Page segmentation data
====
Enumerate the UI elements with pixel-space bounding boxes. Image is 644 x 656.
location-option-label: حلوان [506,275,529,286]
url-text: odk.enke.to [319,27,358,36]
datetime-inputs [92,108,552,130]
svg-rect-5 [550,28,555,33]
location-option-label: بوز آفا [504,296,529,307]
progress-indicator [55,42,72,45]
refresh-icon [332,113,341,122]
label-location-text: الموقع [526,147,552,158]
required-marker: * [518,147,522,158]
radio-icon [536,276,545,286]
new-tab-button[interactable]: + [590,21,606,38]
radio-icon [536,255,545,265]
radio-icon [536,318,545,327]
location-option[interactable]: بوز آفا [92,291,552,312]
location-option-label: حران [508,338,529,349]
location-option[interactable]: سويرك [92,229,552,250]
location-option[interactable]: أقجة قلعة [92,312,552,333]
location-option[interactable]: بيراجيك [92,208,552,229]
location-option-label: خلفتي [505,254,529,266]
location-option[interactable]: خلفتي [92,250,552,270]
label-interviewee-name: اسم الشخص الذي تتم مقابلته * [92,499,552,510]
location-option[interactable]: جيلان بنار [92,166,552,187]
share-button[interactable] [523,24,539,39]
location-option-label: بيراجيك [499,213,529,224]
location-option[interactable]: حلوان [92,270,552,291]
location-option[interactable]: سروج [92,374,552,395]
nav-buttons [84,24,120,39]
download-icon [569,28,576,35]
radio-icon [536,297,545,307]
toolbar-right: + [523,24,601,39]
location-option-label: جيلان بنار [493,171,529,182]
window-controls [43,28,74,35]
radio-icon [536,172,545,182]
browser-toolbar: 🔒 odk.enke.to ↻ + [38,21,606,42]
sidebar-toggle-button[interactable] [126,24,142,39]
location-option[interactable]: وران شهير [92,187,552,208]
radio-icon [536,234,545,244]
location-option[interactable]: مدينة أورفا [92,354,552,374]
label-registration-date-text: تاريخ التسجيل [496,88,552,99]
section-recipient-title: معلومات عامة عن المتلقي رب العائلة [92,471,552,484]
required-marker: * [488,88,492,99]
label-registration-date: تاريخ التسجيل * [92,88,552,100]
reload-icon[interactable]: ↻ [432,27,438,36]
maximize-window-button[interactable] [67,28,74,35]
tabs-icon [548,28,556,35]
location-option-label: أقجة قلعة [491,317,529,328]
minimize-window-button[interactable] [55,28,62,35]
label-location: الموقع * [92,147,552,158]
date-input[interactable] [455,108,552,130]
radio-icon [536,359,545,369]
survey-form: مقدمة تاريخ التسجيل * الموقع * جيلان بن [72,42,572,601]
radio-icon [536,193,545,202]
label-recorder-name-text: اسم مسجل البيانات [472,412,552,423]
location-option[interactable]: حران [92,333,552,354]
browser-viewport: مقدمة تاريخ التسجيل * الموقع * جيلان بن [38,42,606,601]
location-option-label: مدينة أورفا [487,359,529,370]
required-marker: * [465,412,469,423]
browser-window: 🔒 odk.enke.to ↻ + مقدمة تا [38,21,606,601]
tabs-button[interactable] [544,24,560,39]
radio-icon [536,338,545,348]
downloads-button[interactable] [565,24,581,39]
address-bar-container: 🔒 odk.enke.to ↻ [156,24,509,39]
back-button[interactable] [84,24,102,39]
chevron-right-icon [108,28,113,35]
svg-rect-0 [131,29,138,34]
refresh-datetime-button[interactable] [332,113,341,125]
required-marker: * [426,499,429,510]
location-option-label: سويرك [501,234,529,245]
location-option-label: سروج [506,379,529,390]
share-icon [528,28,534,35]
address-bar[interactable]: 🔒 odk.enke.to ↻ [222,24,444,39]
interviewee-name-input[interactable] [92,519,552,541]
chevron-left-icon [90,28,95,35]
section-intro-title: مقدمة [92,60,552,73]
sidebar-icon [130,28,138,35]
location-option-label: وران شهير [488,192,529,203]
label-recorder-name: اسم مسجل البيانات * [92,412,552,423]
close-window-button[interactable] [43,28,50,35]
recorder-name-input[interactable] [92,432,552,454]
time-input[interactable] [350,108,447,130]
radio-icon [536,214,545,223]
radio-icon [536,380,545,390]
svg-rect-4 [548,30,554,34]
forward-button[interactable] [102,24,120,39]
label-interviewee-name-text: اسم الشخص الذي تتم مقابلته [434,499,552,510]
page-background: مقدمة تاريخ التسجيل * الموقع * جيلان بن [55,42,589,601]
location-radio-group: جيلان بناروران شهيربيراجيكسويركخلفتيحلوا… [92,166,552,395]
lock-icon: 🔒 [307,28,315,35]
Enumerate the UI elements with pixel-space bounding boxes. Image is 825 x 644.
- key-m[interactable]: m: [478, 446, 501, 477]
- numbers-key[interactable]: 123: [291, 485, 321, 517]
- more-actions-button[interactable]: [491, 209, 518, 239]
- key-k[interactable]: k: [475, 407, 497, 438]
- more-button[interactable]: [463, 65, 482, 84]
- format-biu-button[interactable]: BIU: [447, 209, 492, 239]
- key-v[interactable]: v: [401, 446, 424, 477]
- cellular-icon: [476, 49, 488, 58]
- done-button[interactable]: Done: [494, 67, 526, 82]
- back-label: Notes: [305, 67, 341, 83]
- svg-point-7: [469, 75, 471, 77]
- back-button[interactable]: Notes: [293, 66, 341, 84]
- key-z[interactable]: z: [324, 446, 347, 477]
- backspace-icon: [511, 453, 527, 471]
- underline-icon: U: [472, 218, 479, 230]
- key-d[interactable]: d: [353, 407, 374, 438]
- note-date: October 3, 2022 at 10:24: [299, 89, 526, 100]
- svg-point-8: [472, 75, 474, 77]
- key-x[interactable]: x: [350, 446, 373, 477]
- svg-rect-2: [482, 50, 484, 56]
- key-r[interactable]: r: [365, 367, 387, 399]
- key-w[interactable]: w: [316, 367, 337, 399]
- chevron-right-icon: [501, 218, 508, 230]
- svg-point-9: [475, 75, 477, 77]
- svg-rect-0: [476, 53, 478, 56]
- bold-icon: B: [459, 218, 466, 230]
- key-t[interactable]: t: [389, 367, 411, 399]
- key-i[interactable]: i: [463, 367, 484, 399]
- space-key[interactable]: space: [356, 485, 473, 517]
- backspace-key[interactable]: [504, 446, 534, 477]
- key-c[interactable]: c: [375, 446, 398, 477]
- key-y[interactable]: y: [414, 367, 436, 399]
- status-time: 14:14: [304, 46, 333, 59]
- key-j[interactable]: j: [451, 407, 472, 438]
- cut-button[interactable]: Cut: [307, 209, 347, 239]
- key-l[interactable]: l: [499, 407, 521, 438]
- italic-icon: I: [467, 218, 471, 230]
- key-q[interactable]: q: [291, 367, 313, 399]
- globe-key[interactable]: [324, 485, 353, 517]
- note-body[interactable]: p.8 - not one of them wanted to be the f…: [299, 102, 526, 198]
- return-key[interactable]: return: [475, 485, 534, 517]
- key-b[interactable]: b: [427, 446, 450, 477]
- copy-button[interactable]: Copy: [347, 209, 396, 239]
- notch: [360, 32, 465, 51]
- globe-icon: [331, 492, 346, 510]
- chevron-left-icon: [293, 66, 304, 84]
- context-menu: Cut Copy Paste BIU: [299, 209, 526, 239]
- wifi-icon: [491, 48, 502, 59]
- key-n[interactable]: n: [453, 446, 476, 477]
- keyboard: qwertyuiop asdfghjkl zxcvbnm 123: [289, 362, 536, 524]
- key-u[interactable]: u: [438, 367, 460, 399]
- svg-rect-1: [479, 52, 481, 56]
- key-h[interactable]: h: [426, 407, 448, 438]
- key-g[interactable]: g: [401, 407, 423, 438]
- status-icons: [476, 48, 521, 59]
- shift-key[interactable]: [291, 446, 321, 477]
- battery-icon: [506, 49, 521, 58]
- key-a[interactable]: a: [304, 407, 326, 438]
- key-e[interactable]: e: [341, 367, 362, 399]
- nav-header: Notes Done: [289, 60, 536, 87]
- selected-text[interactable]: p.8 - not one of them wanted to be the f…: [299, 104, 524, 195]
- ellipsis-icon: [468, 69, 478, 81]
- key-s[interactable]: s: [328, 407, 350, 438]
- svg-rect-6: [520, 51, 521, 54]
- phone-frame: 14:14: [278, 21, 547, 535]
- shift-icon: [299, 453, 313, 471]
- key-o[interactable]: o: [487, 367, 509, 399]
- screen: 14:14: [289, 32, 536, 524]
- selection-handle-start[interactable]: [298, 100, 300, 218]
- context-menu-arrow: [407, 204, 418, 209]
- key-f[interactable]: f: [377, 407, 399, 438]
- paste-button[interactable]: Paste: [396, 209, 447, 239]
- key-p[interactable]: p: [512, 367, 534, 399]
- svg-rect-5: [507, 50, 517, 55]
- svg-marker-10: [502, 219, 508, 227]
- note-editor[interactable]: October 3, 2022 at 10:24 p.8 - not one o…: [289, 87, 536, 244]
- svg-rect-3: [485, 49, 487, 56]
====
Read the entries above and find each line holding the word "الذي". Copy it out.

[Your solution]
label-interviewee-name: اسم الشخص الذي تتم مقابلته * [92,499,552,510]
label-interviewee-name-text: اسم الشخص الذي تتم مقابلته [434,499,552,510]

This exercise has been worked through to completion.